You've Got to Be True to Yourself!
I first remember hearing Tina Turner when I was four years old. Naturally, this first taste was "What's Love Got to Do with It?" (The single was on its way to #1 on the Billboard Hot 100.) It was apparently two years later when Tina's biography, I, Tina was assembled with the help of Rolling Stone editor Kurt Loder. While I always appreciated Tina's music at any given part of my young life (after age four), I never knew that it was chronicled in literary form, until the motion picture, What's Love Got to Do with It?, had made it to video. Watching it was a big wake-up call for me, especially in the realization that Tina Turner's birth name is Anna Mae Bullock. (Also, I'd only just realized that Tina's part black.)

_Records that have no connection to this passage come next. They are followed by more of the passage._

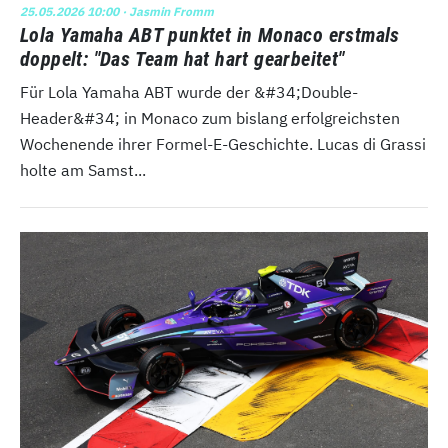
25.05.2026 10:00
· Jasmin Fromm
Lola Yamaha ABT punktet in Monaco erstmals
doppelt: "Das Team hat hart gearbeitet"
Für Lola Yamaha ABT wurde der &#34;Double-
Header&#34; in Monaco zum bislang erfolgreichsten
Wochenende ihrer Formel-E-Geschichte. Lucas di Grassi
holte am Samst...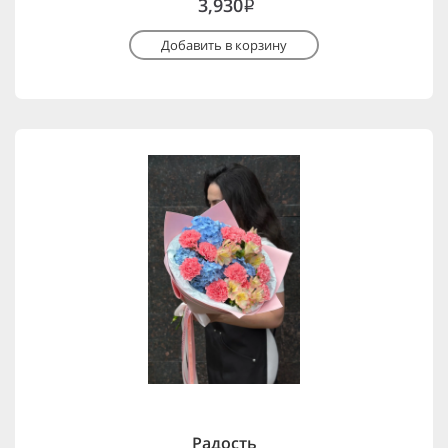
3,930
i
Добавить в корзину
Радость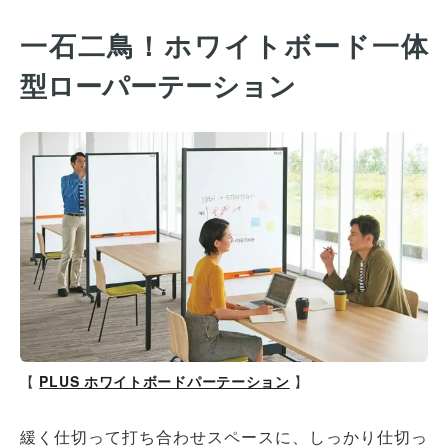
一石二鳥！ホワイトボード一体
型ローパーテーション
【
PLUS ホワイトボードパーテーション
】
緩く仕切って打ち合わせスペースに、しっかり仕切っ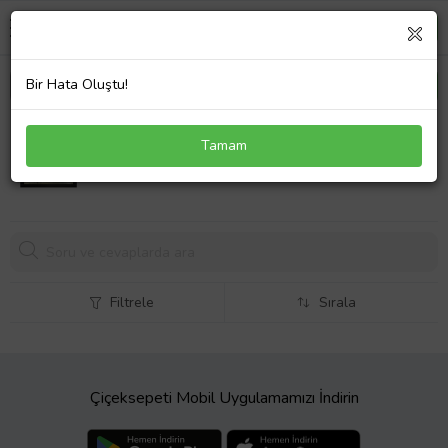
Bir Hata Oluştu!
Manzara Temalı Kanvas Tablo 80 x 110 cm Siyah
Tamam
Çerçeve
Filtrele
Sırala
Çiçeksepeti Mobil Uygulamamızı İndirin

As I watched the film, I was easily bowled over by the graphically violent existence Tina had during her marriage to (now diseased) Ike Turner. After absorbing this gruesome information, I was then informed that this realistic account was based on Tina's own published life story, I Tina. Not long after hearing about the book, I searched for it in the Washingtonville Middle School library. This was around April of 1995 (when I'd just started learning to play the guitar). After I'd been reading it for less than a week, I started wondering why this book with its graphic language and violent depictions was available to children ages eleven to (my age at the time) fifteen. But, I still found it a real pleasure to read. I took the book out of the library several times after moving up to high school, even though it meant returning to the old library.

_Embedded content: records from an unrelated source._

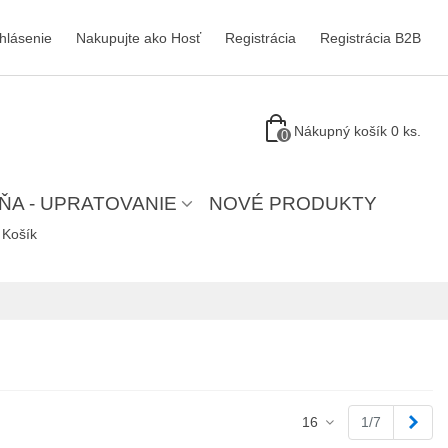
ihlásenie
Nakupujte ako Hosť
Registrácia
Registrácia B2B
Nákupný košík
0
ks.
0
ŇA - UPRATOVANIE
NOVÉ PRODUKTY
Košík
Ďale
16
1/7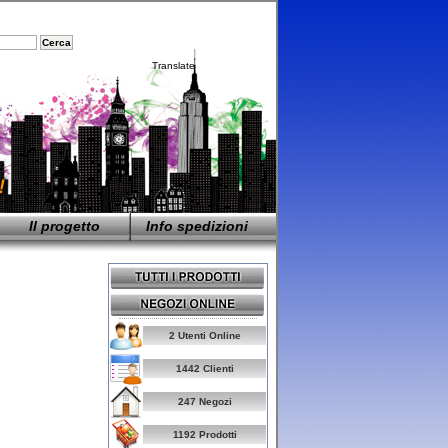
Translate
Il progetto
Info spedizioni
2 Utenti Online
1442 Clienti
247 Negozi
1192 Prodotti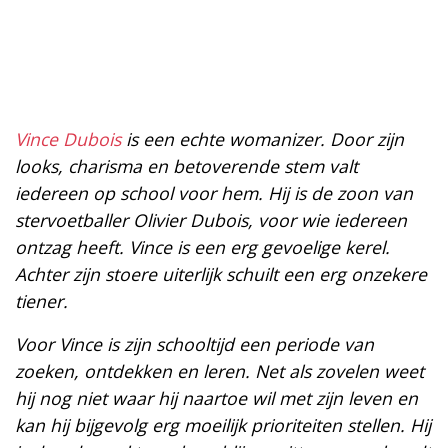
Vince Dubois
is een echte womanizer. Door zijn
looks, charisma en betoverende stem valt
iedereen op school voor hem. Hij is de zoon van
stervoetballer Olivier Dubois, voor wie iedereen
ontzag heeft. Vince is een erg gevoelige kerel.
Achter zijn stoere uiterlijk schuilt een erg onzekere
tiener.
Voor Vince is zijn schooltijd een periode van
zoeken, ontdekken en leren. Net als zovelen weet
hij nog niet waar hij naartoe wil met zijn leven en
kan hij bijgevolg erg moeilijk prioriteiten stellen. Hij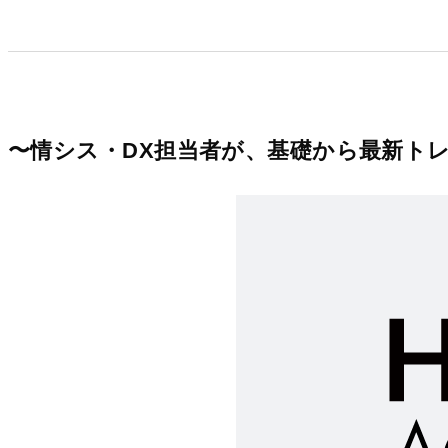
〜情シス・DX担当者が、基礎から最新ト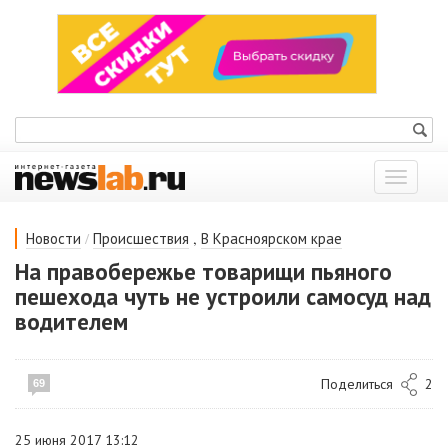
Показат
меню
/
,
Новости
Происшествия
В Красноярском крае
На правобережье товарищи пьяного
пешехода чуть не устроили самосуд над
водителем
Поделиться
2
69
25 июня 2017 13:12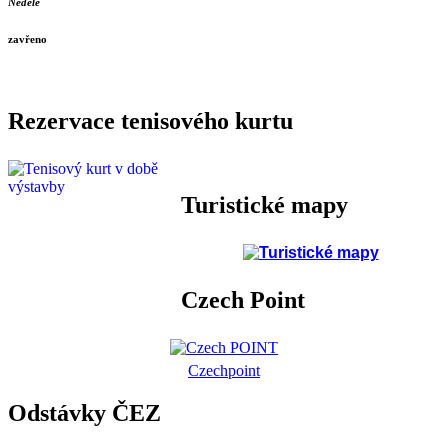
Neděle
zavřeno
Rezervace tenisového kurtu
Turistické mapy
Czech Point
Czechpoint
Odstávky ČEZ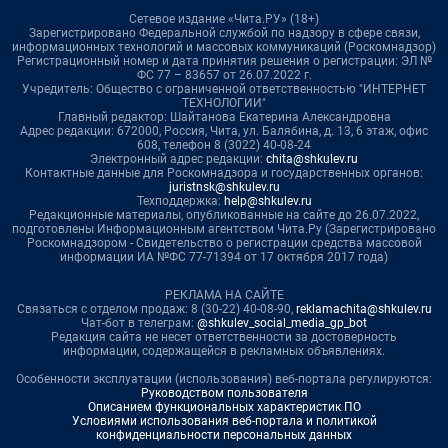
Сетевое издание «Чита.РУ» (18+)
Зарегистрировано Федеральной службой по надзору в сфере связи,
информационных технологий и массовых коммуникаций (Роскомнадзор)
Регистрационный номер и дата принятия решения о регистрации: ЭЛ №
ФС 77 – 83657 от 26.07.2022 г.
Учредитель: Общество с ограниченной ответственностью "ИНТЕРНЕТ
ТЕХНОЛОГИИ"
Главный редактор: Шайтанова Екатерина Александровна
Адрес редакции: 672000, Россия, Чита, ул. Балябина, д. 13, 6 этаж, офис
608, телефон 8 (3022) 40-08-24
Электронный адрес редакции:
chita@shkulev.ru
Контактные данные для Роскомнадзора и государственных органов:
juristnsk@shkulev.ru
Техподдержка:
help@shkulev.ru
Редакционные материалы, опубликованные на сайте до 26.07.2022,
подготовлены Информационным агентством Чита.Ру (Зарегистрировано
Роскомнадзором - Свидетельство о регистрации средства массовой
информации ИА №ФС 77-71394 от 17 октября 2017 года)
РЕКЛАМА НА САЙТЕ
Связаться с отделом продаж: 8 (30-22) 40-08-90,
reklamachita@shkulev.ru
Чат-бот в телеграм:
@shkulev_social_media_gp_bot
Редакция сайта не несет ответственности за достоверность
информации, содержащейся в рекламных объявлениях.
Особенности эксплуатации (использования) веб-портала регулируются:
Руководством пользователя
Описанием функциональных характеристик ПО
Условиями использования веб-портала и политикой
конфиденциальности персональных данных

Kurt Loder referred to Tina's return to super stardom as a "parable." I took this straight to heart at age 25, when I was facing big changes in my young adult life. I was exploring other corners of the world, reeling from my parents' separation (and pending divorce), missing the presence of other musicians in my life and contemplating relocation from Upstate NY to Indianapolis, IN. It took huge influence from Tina's epilogue to put a cap on that contemplation: "If you are unhappy with anything - your mother, your father, your husband, your wife, your boss, your car - whatever is bringing you down, get rid of it. Because you'll find that when you're free, your true creativity, your true self comes out." She also said that she hoped there was a message for people in the book. I've got to say, the message couldn't be any clearer if you carved it into a granite wall with a chisel.
You've got to be true to yourself.
I moved to Indy in October 2006. Nobody's life is perfect, but her words have remained in my head, like the voice of a Prophet, ever since the moment came to make the move.
[One thing which I elected to ask Miss Turner about in a piece of fanmail I composed to her in 2006 is the section of the book where she talks about having just about never found a real love, up to that point (1986) I doubt that she got my letter, but I wanted to know if that feeling of unrequited love has changed in the years since.]